Some experts say Kaiser intentionally bid high to avoid drawing too many customers next year who are sick or who have been uninsured for years and may be costlier to treat. Others suspect Kaiser was worried that lower premiums would bring an influx of newly insured patients that could overwhelm its in-house roster of doctors and hospitals.

Making health insurance affordable is a crucial factor in the expansion of coverage to an estimated 5 million Californians -- many of them lower-income and the uninsured -- who will be eligible for a state-run exchange next year. Price will be paramount to many consumers, even for those who receive federal subsidies to help lower their costs.

In one key barometer of rates, Kaiser has the most expensive premiums for a 40-year-old in Los Angeles, Orange, San Bernardino and Riverside counties for a mid-level Silver plan. Statewide, the nonprofit company has the highest or second-highest premiums for a Silver plan in 12 of the 18 regions where it's selling HMO policies in Covered California, the state market that opens for enrollment Oct. 1.

Kaiser's Silver plan premium for a 40-year-old in southern Los Angeles County is $325 per month, 34% higher than the cheapest policy in the area, from Health Net Inc., at $242.

"Kaiser is not as low cost as many people think," said Glenn Melnick, a USC health policy professor. "They appear to be protecting themselves because the people signing up in the first year are likely to be the sickest ones."

For its part, Kaiser says it was as surprised as others were when the state announced the 13 winning health insurers and their proposed rates for 19 regions last month. These rates are scheduled to be finalized this month after a regulatory review. Individual premiums will vary based on people's age, location and family size.

Despite its higher rates, Kaiser said it wants to enroll a large number of people in the state exchange. It blamed its lackluster showing, in part, on rivals offering cheaper plans that give consumers far less choice of doctors and hospitals.

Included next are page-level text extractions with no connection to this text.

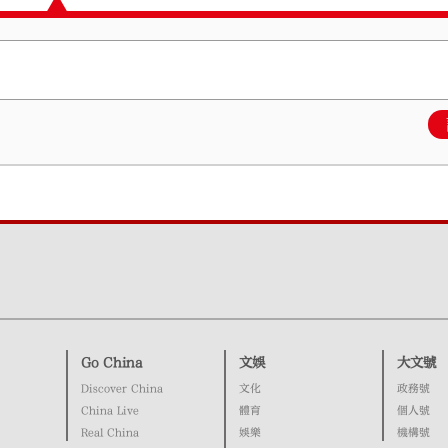
Go China
文娛
大文號
Discover China
文化
政務號
China Live
體育
個人號
Real China
娛樂
機構號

Blue Shield of California, for instance, is offering 36% of its physician network in Covered California plans.

"We were surprised to see some of the rates," said Bill Wehrle, Kaiser's vice president of health insurance exchanges. "We were surprised at what looked like very narrow networks from our competitors. We don't cut off any slice of our network."

Of course, for years Kaiser has served as a model for the limited networks other insurers are now rushing to adopt. Kaiser is a unique healthcare system because it operates its own hospitals, physician offices and insurance company for its 9 million members nationwide.

"Blue Shield or Anthem could be a little more selective in putting together a network for this new market. Kaiser is one size fits all," said Marian Mulkey, director of the health reform and public programs initiative at the California HealthCare Foundation. "The question now is will people find Kaiser attractive enough compared to their other options. This could put pressure on Kaiser to be less expensive."

Overall, Kaiser is the state's biggest health insurer with a 40% share of the market, according to 2011 data from Citigroup. Anthem Blue Cross, a unit of industry giant WellPoint Inc., was second with a 23% share of employer and individual customers.